How do you solve a problem like Maria?

The first step to resolve those bottlenecks is to take a courageous stance: recognize the competency of teams while preventing them from isolating themselves from the other teams.

There’s usually a lot of hidden pain, a lot of untold mistrust to resolve. Empowering teams starts by recognizing that every single person in the company *is* a skilled professional and *wants* to deliver better software. No buts allowed. You need to start addressing why you hear “those idiots have done this in that way, we can’t trust them”. Why did they do it in such way? Could it be prevented in the future? Can the chain of events that lead to the deadlock be resolved?

Once everybody has gone over their distrust for others, teams need to move from being gatekeepers to being enablers.

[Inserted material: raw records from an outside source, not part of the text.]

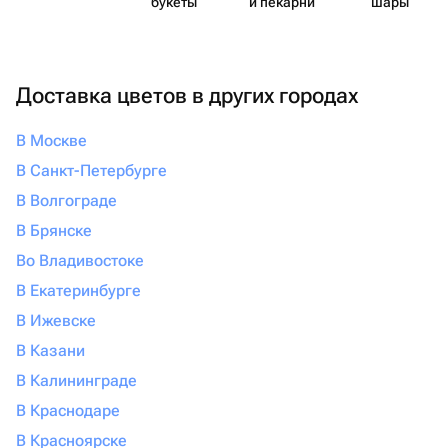
букеты
и пекарни
шары
Доставка цветов в других городах
В Москве
В Санкт-Петербурге
В Волгограде
В Брянске
Во Владивостоке
В Екатеринбурге
В Ижевске
В Казани
В Калининграде
В Краснодаре
В Красноярске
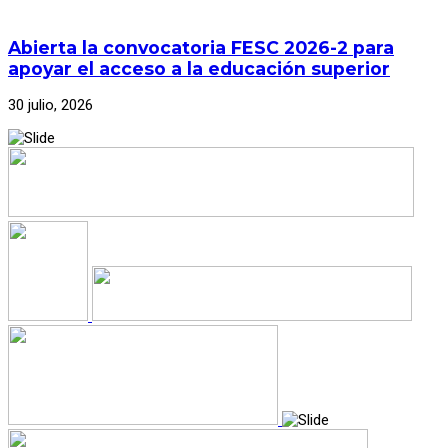
Abierta la convocatoria FESC 2026-2 para
apoyar el acceso a la educación superior
30 julio, 2026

Instead of building walls and processes, teams should be providing the tools needed by other teams to deliver. Developers provide the tool for the business to make money, analysts provide a tool to help developers understand requirements better. Testers provide the tools for developers to understand what success criteria are defined, and developers will provide testers tools to remove the manual steps involve in their job.

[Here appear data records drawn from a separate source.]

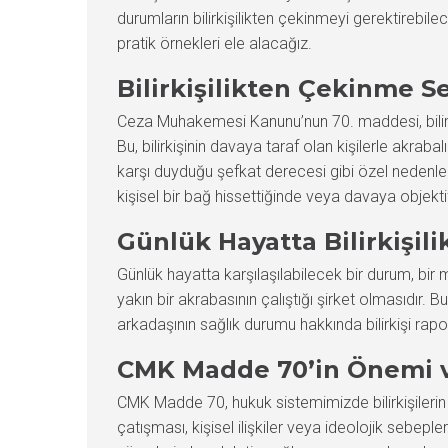
durumların bilirkişilikten çekinmeyi gerektirebi
pratik örnekleri ele alacağız.
Bilirkişilikten Çekinme S
Ceza Muhakemesi Kanunu’nun 70. maddesi, bilirkişi
Bu, bilirkişinin davaya taraf olan kişilerle akrabalı
karşı duyduğu şefkat derecesi gibi özel nedenlerl
kişisel bir bağ hissettiğinde veya davaya objekt
Günlük Hayatta Bilirkişi
Günlük hayatta karşılaşılabilecek bir durum, bir 
yakın bir akrabasının çalıştığı şirket olmasıdır.
arkadaşının sağlık durumu hakkında bilirkişi rapor
CMK Madde 70’in Önemi v
CMK Madde 70, hukuk sistemimizde bilirkişilerin t
çatışması, kişisel ilişkiler veya ideolojik sebep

You do everything in your power to avoid groups becoming optimized at their job without the full chain of production being efficient. This is what avoiding local optima is all about.

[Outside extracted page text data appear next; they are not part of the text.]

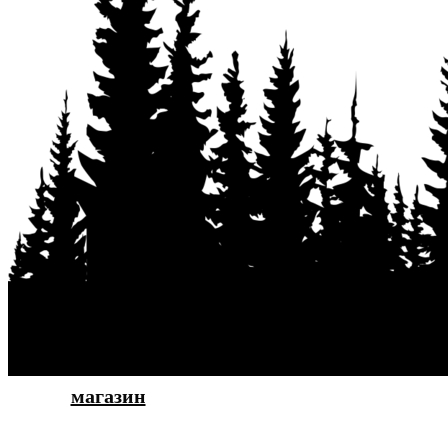
магазин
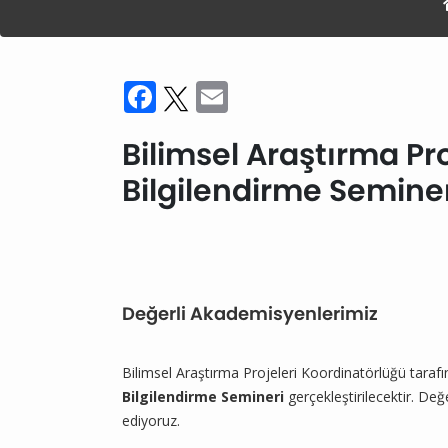
Facebook
Twitter
Email
Bilimsel Araştırma Pr
Bilgilendirme Semine
Değerli Akademisyenlerimiz
Bilimsel Araştırma Projeleri Koordinatörlüğü taraf
Bilgilendirme Semineri
gerçekleştirilecektir. D
ediyoruz.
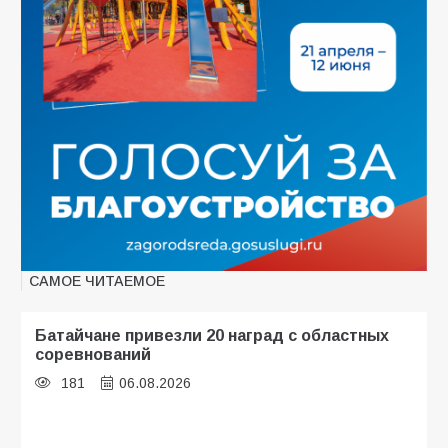
САМОЕ ЧИТАЕМОЕ
Батайчане привезли 20 наград с областных
соревнований
181
06.08.2026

Ideally, the organizational structure of a company gets changed: people work together on a per-project team. They don’t get shuffled around randomly, and they don’t get judged on metrics specific to their competency.

If a project fails, it’s the team’s responsibility. If a project succeeds, it’s thanks to the team. The project metrics are the only ones that matter. By empowering people and focusing them on project-based success metrics, you not only ensure that everyone has the same objectives, you also cross-pollinate competencies across the company.